Internationalmedia.co.id – News – Pemerintah pusat dan daerah, didukung berbagai kementerian serta lembaga terkait, kini semakin mengintensifkan koordinasi untuk mempercepat penyediaan lahan bagi pembangunan hunian tetap (huntap) bagi para penyintas bencana. Langkah strategis ini diambil agar ribuan warga yang terdampak di Aceh, Sumatera Barat, dan Sumatera Utara tidak lagi berlama-lama menempati hunian sementara.
Salah satu titik fokus percepatan ini adalah Kabupaten Agam, Sumatera Barat, yang mengalami dampak bencana cukup signifikan. Di Kecamatan Tanjung Raya saja, sekitar 280 unit rumah memerlukan relokasi ke area yang lebih aman. Secara keseluruhan, tercatat 620 kepala keluarga telah resmi ditetapkan sebagai calon penerima huntap berdasarkan keputusan bupati setempat.

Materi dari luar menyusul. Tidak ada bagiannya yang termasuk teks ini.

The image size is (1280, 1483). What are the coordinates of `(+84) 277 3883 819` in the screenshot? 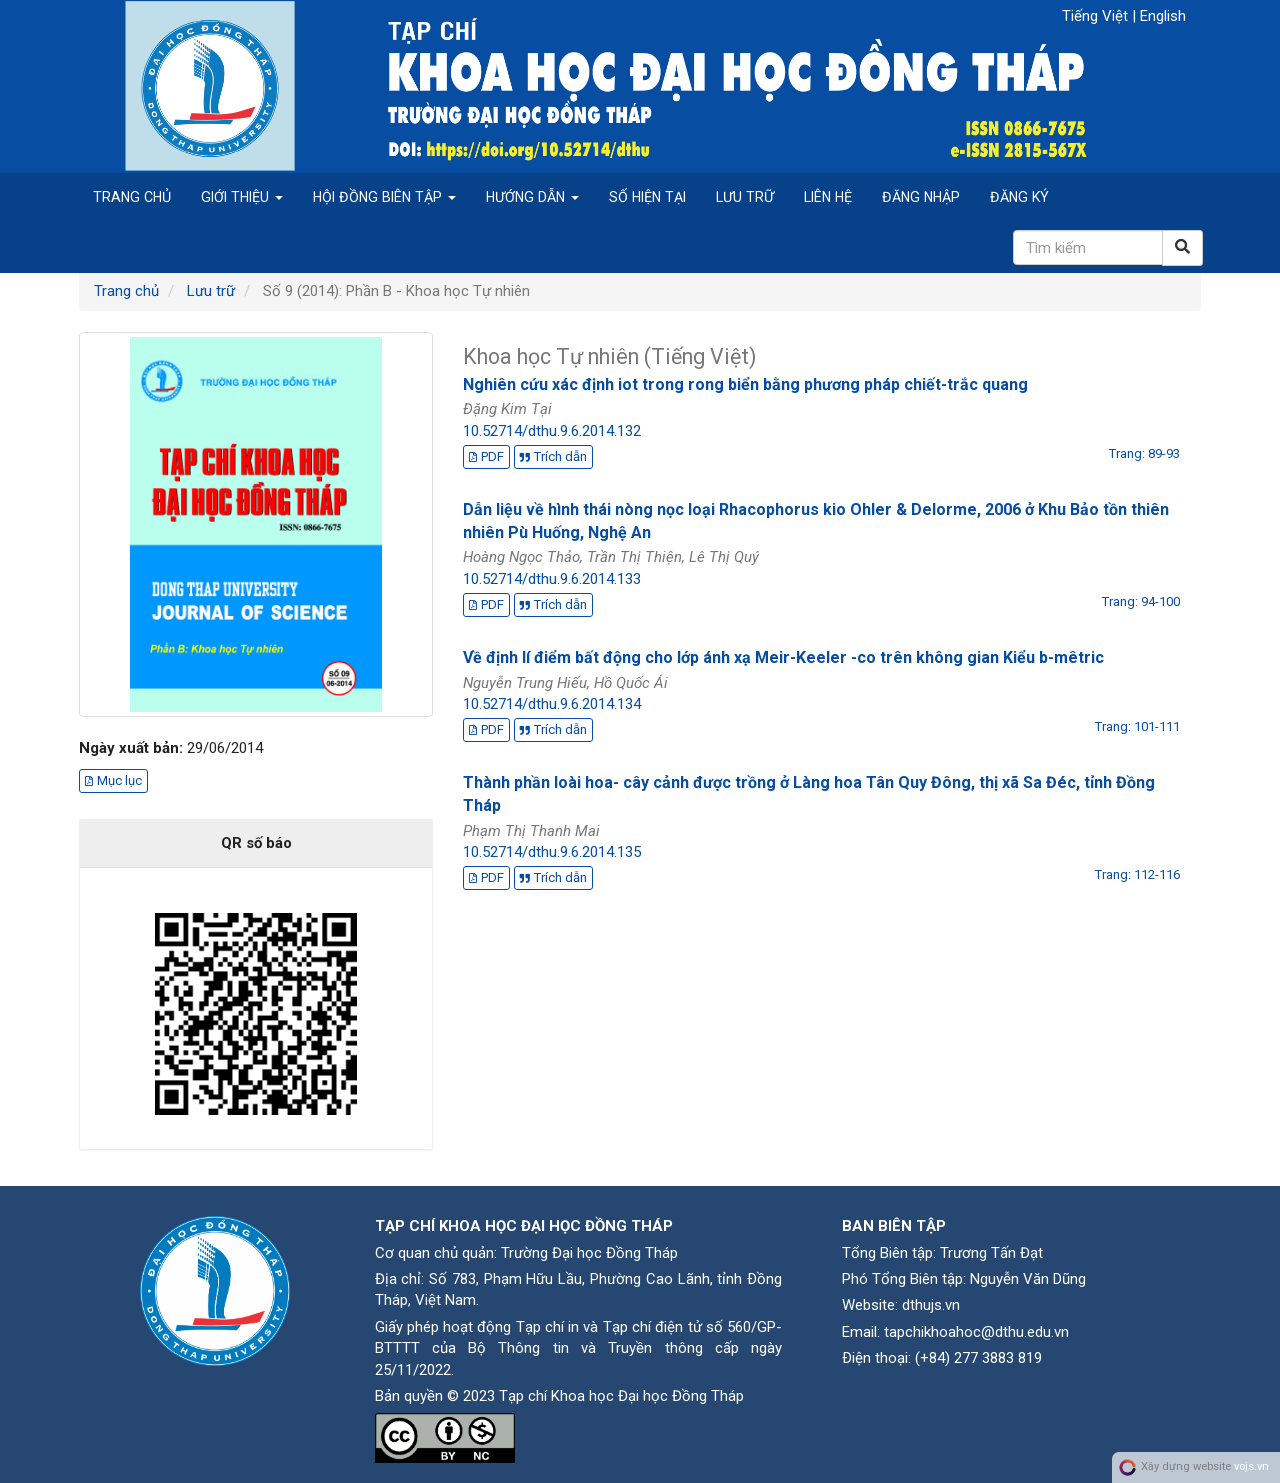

Pemerintah Kabupaten Agam telah mengajukan usulan pemanfaatan lahan eks Hak Guna Usaha (HGU) PT Inang Sari seluas kurang lebih delapan hektare sebagai lokasi utama pembangunan huntap. Kawasan ini tidak hanya akan menjadi tempat tinggal baru, namun juga direncanakan untuk mendukung pembangunan Sekolah Rakyat dan berbagai fasilitas pendukung lainnya, mewujudkan permukiman yang lebih layak dan berkelanjutan di masa depan.
Irjen Wahyu Bintono Hari Bawono, Kepala Posko Nasional Satuan Tugas Percepatan Rehabilitasi dan Rekonstruksi (Satgas PRR) Pascabencana Sumatera, menegaskan bahwa pembangunan huntap merupakan prioritas utama dalam seluruh program rehabilitasi dan rekonstruksi pascabencana.
Wahyu memberikan apresiasi tinggi terhadap langkah proaktif Pemerintah Kabupaten Agam dalam mencari solusi penyediaan lahan. Ia menilai Agam sebagai salah satu daerah yang sangat sigap dalam mempercepat penyelesaian berbagai kendala teknis di lapangan. Menurutnya, pembangunan huntap yang terpusat akan memberikan efisiensi dan manfaat yang jauh lebih besar, karena dapat dilaksanakan secara efektif. Selain unit rumah, pembangunan juga akan berjalan paralel dengan penyediaan prasarana, sarana, dan utilitas umum (PSU) agar kawasan permukiman dapat segera berfungsi optimal.
"Semakin cepat pembangunan Huntap dilaksanakan, maka semakin efisien penggunaan anggaran negara, karena dapat mengurangi ketergantungan masyarakat terhadap Huntara," ujar Wahyu dalam keterangannya yang disampaikan pada Sabtu. Pernyataan ini disampaikannya dalam rapat koordinasi hibrida dengan Pemerintah Kabupaten Agam yang digelar sehari sebelumnya, Jumat.
Dari aspek legalitas lahan, Kementerian Agraria dan Tata Ruang/Badan Pertanahan Nasional (ATR/BPN) menegaskan komitmen penuhnya untuk mendukung percepatan pembangunan huntap ini.
Direktur Pengaturan Tanah Pemerintah Direktorat Jenderal Penataan dan Pemberdayaan Tanah (PHPT) Kementerian ATR/BPN, Suwito, menekankan pentingnya proses penataan lahan yang tetap berjalan sesuai ketentuan yang berlaku. "Menteri ATR/Kepala BPN, Bapak Nusron Wahid, memiliki komitmen kuat untuk mendukung dan mempercepat pembangunan Huntap," kata Suwito.
Saat ini, proses Inventarisasi Penguasaan, Pemilikan, Penggunaan, dan Pemanfaatan Tanah (IP4T) masih terus berjalan sebagai landasan penetapan legalitas pemanfaatan lahan. Seluruh pihak yang terlibat juga telah menyepakati untuk segera melaksanakan pemasangan patok di lapangan, diikuti dengan sosialisasi menyeluruh kepada masyarakat, serta penguatan komunikasi dengan masyarakat adat dan pihak-pihak yang menguasai lahan terkait.